The city of Minneapolis announced June 25 that it would delay a mandatory 5-cent-per-bag fee on single-use paper and plastic bags until Oct. 1. The city had planned to start enforcing the law on July 1, but now it is delaying that because of the pandemic.
Groups like the New Jersey Food Council, which represents grocery stores, have urged officials to temporarily suspend plastic bag bans to protect employees.
The New Jersey group, which said it had been working with environmental groups on a statewide paper and plastic bag ban before the pandemic, urged suspending bans currently on the books in cities. It suggested waiting until after the pandemic is over to resume work on statewide programs to "stem the flood of plastics."
"Store employees staffing the checkout lines and interacting with customers simply do not want to touch a customer's reusable bags in fear that these bags are harboring the invisible COVID-19 virus," the group said in an April statement.
California, however, is joining Vermont. Gov.

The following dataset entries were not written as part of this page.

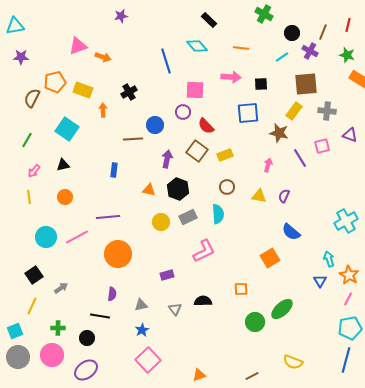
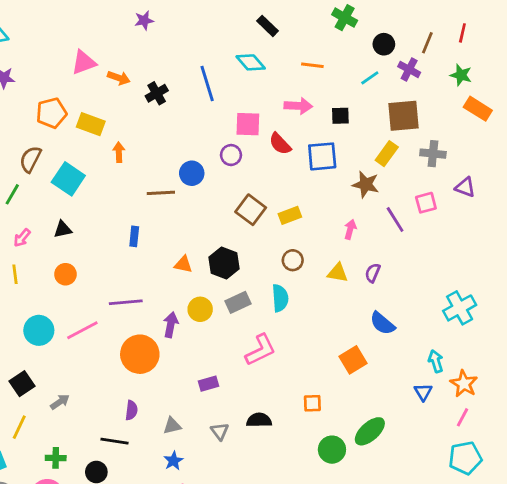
black cross: (129, 92) -> (157, 93), moved
brown semicircle: (32, 98) -> (30, 159), moved
red semicircle: (206, 126) -> (280, 144), moved
purple arrow: (167, 159) -> (171, 325), moved

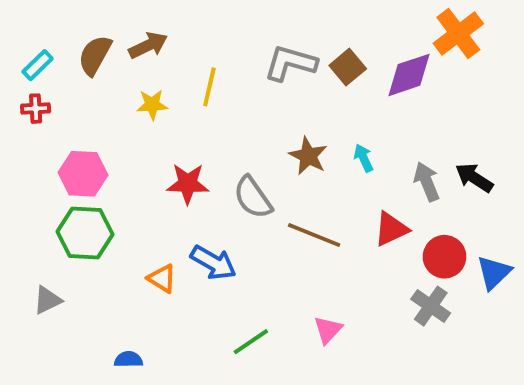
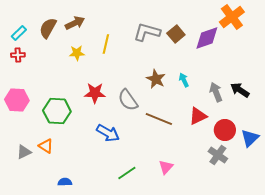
pink hexagon: (83, 174) -> (17, 100), moved
green hexagon: (85, 233) -> (57, 111), moved
orange triangle: (162, 278) -> (46, 146), moved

Gavin Newsom issued an order June 22 reinstating the state's bag ban law, which he had suspended April 22.
The environmental group Californians Against Waste said it was grateful Newsom allowed the 60-day suspension to expire.
CAW said consumers with reusable bags will still be obligated to bag their own groceries to limit exposure for store employees or other customers.
It said bringing back the plastic bag ban will "reduce an unnecessary source of plastic pollution."
"Health officials agree that when consumers bag their own groceries in their own reusable bags there is no risk to public health," CAW Executive Director Mark Murray said.
Greenpeace released a letter June 22 from more than 100 doctors, public health specialists and scientists saying that reusable packaging with good hygiene can be safely used during the pandemic, and it noted evidence that the virus spreads primarily from inhaling droplets instead of surface contact.
But the Plastics Industry Association has urged government officials to suspend bag bans. In a March letter to Health and Human Services Secretary Alex Azar, the association pointed to studies that reusable bags can harbor viruses and bacteria and said they could be spread through a grocery store.